Counting bi-gram frequencies

Asked 4/5, 2011 at 12:43 Answered 5/5, 2011 at 1:10

I've written a piece of code that essentially counts word frequencies and inserts them into an ARFF file for use with weka. I'd like to alter it so that it can count bi-gram frequencies, i.e. pairs of words instead of single words although my attempts have proved unsuccessful at best.

I realise there's alot to look at but any help on this is greatly appreciated. Here's my code:

    import re
    import nltk

    # Quran subset
    filename = raw_input('Enter name of file to convert to ARFF with extension, eg. name.txt: ')

    # create list of lower case words
    word_list = re.split('\s+', file(filename).read().lower())
    print 'Words in text:', len(word_list)
    # punctuation and numbers to be removed
    punctuation = re.compile(r'[-.?!,":;()|0-9]')
    word_list = [punctuation.sub("", word) for word in word_list]

    word_list2 = [w.strip() for w in word_list if w.strip() not in nltk.corpus.stopwords.words('english')]

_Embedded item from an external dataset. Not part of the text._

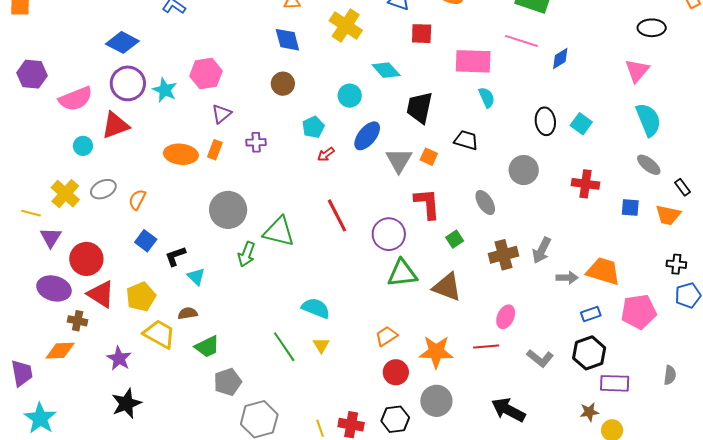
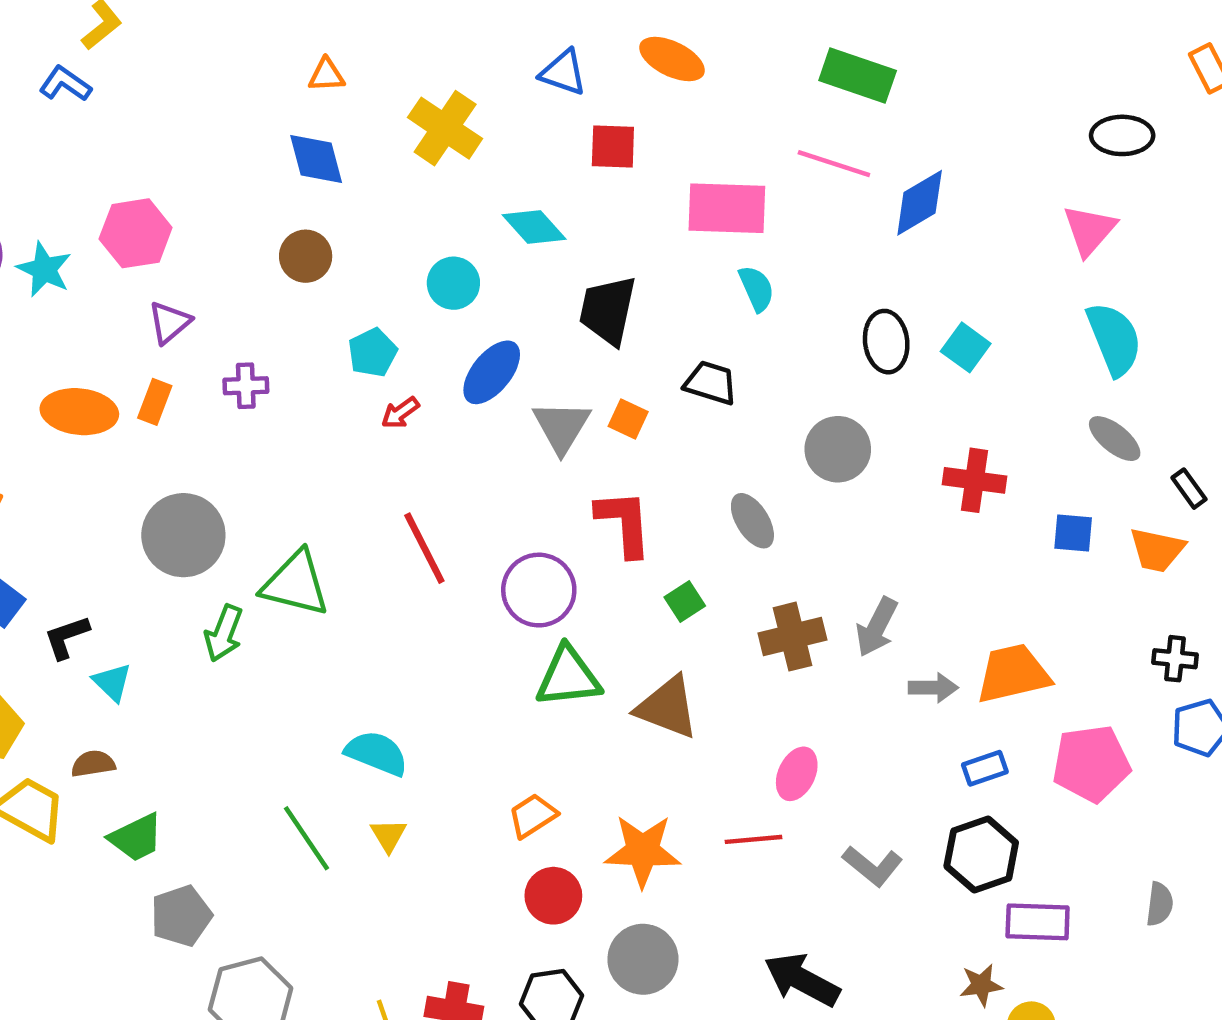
blue diamond: (560, 59) -> (920, 203), size x1.4
orange trapezoid: (603, 271) -> (1013, 674), turned -30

    # create dictionary of word:frequency pairs
    freq_dic = {}


    for word in word_list2:

        # form dictionary
        try: 
            freq_dic[word] += 1
        except: 
            freq_dic[word] = 1


    print '-'*30

    print "sorted by highest frequency first:"
    # create list of (val, key) tuple pairs
    freq_list2 = [(val, key) for key, val in freq_dic.items()]
    # sort by val or frequency
    freq_list2.sort(reverse=True)
    freq_list3 = list(freq_list2)
    # display result as top 10 most frequent words
    freq_list4 =[]
    freq_list4=freq_list3[:10]

    words = []

    for item in freq_list4:
        a = str(item[1])
        a = a.lower()
        words.append(a)



    f = open(filename)

    newlist = []

    for line in f:
        line = punctuation.sub("", line)
        line = line.lower()
        newlist.append(line)

    f2 = open('Lines.txt','w')

    newlist2= []
    for line in newlist:
        line = line.split()
        newlist2.append(line)
        f2.write(str(line))
        f2.write("\n")


    print newlist2

    # ARFF Creation

    arff = open('output.arff','w')
    arff.write('@RELATION wordfrequency\n\n')
    for word in words:
        arff.write('@ATTRIBUTE ')
        arff.write(str(word))
        arff.write(' numeric\n')

    arff.write('@ATTRIBUTE class {endofworld, notendofworld}\n\n')
    arff.write('@DATA\n')
    # Counting word frequencies for each verse
    for line in newlist2:
        word_occurrences = str("")
        for word in words:
            matches = int(0)
            for item in line:
                if str(item) == str(word):
                matches = matches + int(1)
                else:
                continue
            word_occurrences = word_occurrences + str(matches) + ","
        word_occurrences = word_occurrences + "endofworld"
        arff.write(word_occurrences)
        arff.write("\n")

    print words

Grekin answered 4/5, 2011 at 12:43 Comment(0)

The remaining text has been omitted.